Coast

Investing in Coastal Communities

North Carolina’s conservation trust funds contribute to conservation of wetlands, natural areas parks and military buffers throughout coastal communities

Protecting-Coast2

Protecting the coast’s most important economic assets

Land and water are North Carolina’s most important economic assets. The state’s major economic engines – agriculture, tourism, the military, hunting, fishing, and outdoor recreation – all depend on land and water conservation.

Investing in our economy and quality of life

At every level, sportsmen, conservation organizations, the military, communities, private landowners, local governments and the state work together to ensure our natural resources support a vibrant economy by conserving:

Watersheds and stream buffers – preventing polluted runoff, reducing the cost of water treatment for local governments, saving customers money.

Game lands and estuaries – critical to hunting, commercial and sport fishing and a $28 billion outdoors industry.

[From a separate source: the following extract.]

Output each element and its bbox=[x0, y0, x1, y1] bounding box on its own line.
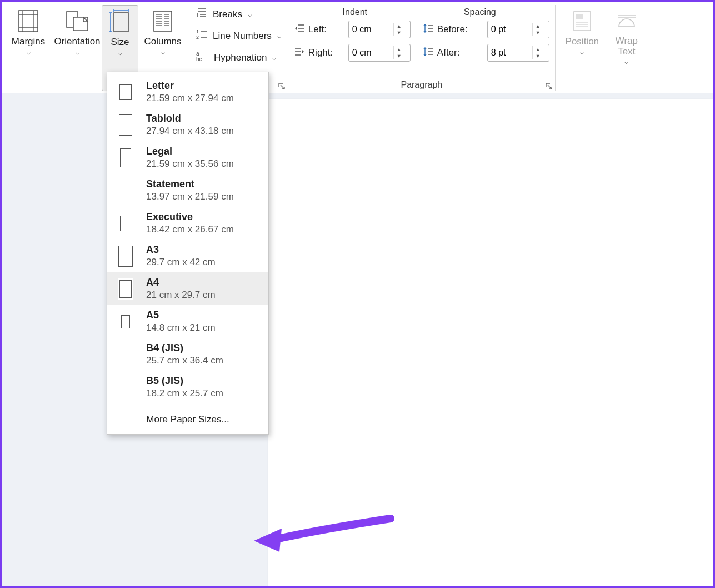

Parks, trails, and scenic areas – boosting the state’s $20 billion tourism economy. And enhancing North Carolina’s quality of life and ability to attract new families and businesses.

Farmland – protecting working family farms to support the state’s $84 billion agricultural industry.

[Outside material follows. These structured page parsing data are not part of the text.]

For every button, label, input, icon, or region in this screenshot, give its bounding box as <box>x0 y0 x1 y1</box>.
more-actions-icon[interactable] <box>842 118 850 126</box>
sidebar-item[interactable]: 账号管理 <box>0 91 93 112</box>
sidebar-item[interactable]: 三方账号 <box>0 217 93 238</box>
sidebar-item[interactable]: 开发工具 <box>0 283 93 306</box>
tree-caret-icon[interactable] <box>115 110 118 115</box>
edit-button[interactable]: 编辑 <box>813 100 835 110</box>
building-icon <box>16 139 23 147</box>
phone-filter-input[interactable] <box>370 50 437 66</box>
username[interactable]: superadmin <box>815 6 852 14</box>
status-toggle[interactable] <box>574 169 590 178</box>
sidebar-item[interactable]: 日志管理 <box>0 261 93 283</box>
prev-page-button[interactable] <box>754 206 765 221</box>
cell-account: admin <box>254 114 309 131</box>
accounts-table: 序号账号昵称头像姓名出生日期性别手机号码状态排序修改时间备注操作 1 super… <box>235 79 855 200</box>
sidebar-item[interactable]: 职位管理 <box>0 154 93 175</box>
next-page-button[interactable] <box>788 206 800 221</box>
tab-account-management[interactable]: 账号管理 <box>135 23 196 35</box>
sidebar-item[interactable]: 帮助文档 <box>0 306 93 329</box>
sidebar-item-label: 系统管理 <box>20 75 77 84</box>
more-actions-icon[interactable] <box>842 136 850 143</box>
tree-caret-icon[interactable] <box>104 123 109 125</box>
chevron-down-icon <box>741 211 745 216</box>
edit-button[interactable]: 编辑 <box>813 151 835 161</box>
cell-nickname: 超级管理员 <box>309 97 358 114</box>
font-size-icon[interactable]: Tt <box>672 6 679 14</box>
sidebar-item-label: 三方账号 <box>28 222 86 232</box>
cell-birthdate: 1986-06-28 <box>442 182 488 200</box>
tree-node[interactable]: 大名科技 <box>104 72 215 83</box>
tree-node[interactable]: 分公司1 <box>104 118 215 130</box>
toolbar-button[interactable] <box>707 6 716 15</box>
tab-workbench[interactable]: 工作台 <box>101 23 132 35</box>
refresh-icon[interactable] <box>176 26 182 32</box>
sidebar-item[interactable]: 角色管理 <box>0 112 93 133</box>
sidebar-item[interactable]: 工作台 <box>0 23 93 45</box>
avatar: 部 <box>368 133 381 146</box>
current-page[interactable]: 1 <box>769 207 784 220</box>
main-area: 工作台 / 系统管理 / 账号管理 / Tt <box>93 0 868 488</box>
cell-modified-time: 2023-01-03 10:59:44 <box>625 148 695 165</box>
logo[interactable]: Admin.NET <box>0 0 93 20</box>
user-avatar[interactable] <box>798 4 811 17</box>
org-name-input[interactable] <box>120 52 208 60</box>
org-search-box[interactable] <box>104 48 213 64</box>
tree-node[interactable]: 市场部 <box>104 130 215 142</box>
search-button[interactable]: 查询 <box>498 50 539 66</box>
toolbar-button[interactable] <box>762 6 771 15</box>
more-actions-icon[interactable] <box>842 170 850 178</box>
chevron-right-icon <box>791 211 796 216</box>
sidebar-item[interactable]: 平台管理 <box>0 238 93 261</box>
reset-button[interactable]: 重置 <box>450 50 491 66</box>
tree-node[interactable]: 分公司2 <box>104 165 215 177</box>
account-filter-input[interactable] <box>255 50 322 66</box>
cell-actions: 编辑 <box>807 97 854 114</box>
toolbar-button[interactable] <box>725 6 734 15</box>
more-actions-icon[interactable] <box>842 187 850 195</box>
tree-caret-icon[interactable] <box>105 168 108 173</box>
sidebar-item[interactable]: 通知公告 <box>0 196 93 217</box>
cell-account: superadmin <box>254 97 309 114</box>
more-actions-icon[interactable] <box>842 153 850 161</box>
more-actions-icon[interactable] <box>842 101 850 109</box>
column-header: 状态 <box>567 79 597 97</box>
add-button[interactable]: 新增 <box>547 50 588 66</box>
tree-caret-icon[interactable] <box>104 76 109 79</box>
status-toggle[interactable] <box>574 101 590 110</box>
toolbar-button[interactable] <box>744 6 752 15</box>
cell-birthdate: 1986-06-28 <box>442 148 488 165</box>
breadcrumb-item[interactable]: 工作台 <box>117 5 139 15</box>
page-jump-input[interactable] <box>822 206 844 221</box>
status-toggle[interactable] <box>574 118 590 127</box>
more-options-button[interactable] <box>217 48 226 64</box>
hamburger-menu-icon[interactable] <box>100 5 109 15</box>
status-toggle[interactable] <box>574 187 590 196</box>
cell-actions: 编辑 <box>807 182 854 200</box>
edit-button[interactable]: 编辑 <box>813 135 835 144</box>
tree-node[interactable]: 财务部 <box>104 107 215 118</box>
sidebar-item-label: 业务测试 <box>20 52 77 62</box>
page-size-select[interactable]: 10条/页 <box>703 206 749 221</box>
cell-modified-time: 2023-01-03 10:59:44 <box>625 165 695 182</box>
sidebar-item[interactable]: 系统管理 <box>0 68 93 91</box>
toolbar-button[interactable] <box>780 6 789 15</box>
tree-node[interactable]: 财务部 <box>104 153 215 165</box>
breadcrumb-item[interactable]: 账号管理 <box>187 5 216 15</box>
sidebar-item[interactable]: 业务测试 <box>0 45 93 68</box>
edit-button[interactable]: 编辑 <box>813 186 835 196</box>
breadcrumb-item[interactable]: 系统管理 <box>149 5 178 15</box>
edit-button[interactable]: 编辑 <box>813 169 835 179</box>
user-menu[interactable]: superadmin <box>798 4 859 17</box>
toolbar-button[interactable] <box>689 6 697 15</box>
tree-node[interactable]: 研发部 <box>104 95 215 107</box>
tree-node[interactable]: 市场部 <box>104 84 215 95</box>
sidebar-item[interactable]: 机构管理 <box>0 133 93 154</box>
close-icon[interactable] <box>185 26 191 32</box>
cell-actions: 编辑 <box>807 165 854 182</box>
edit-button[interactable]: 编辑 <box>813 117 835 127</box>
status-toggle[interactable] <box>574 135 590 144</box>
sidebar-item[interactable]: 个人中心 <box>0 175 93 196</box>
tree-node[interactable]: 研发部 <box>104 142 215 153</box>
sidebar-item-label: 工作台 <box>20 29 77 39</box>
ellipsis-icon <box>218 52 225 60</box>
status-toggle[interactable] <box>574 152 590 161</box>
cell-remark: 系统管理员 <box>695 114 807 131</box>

Military buffers – supporting the $66 billion military’s economic impact by ensuring nearby lands aren’t developed.

Partnerships between government agencies, conservation groups, and private landowners work to protect our natural resources, support major economic sectors, and strengthen our local communities. The value of these partnerships demonstrates the cooperative spirit of all North Carolinians working together to preserve the past while making our future brighter.

Demand for trust fund grants far exceeds available resources. More than 70 percent of registered voters support restoring state funding for the conservation trust funds to $100 million to protect water quality, conserve working farms, and preserve parkland and historic sites.

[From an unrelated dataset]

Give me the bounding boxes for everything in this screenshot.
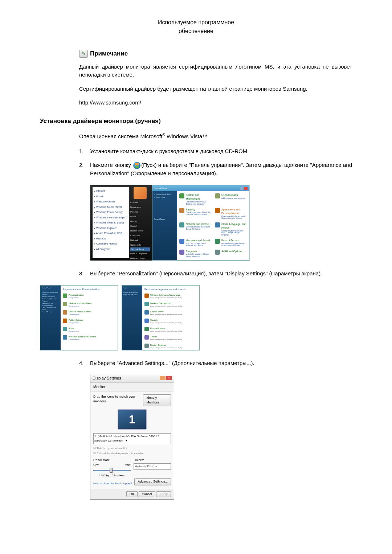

North Carolina’s conservation trust funds have invested $184 million in Jones, Carteret, Craven, Pender, and Onslow County projects that support economic development and preserve unique natural features so our state continues to be a wonderful place to work, play, and raise a family.

About The Trust Funds

Clean Water Management Trust Fund (CWMTF)

The Clean Water Management Trust Fund (CWMTF) is a primary source of grants allowing hundreds of local governments, state agencies, and conservation nonprofits to address water pollution, protect clean water supplies, and conserve lands that are ecologically, culturally, or historically significant.

  • CWMTF has protected more than 460,000 acres of watershed and nearly 5,000 miles of stream buffers.
  • In the past two years, CWMTF awarded nearly $50 million in grants to communities and conservation organizations.

Parks and Recreation Trust Fund (PARTF)

The Parks and Recreation Trust Fund (PARTF)supports land acquisition and improvements within the state’s park system. PARTF is the main source of funding for local parkland acquisitions, facility improvements, and public beach and estuarine access.

  • PARTF provided more than $200 million for 850 local park projects and funded more than $500 million in projects since 1994.

Agricultural Development and Farmland Preservation Trust Fund

The Agricultural Development and Farmland Preservation Trust Fund (ADFPTF) supports the state’s agricultural economy by funding programs that support working family farms through conservation easements on threatened farmland and agricultural development projects. ADFPTF dollars also match Department of Defense funds to protect farms and working forest near military facilities.

  • ADFPTF has protected more than 22,000 acres of family farms to date.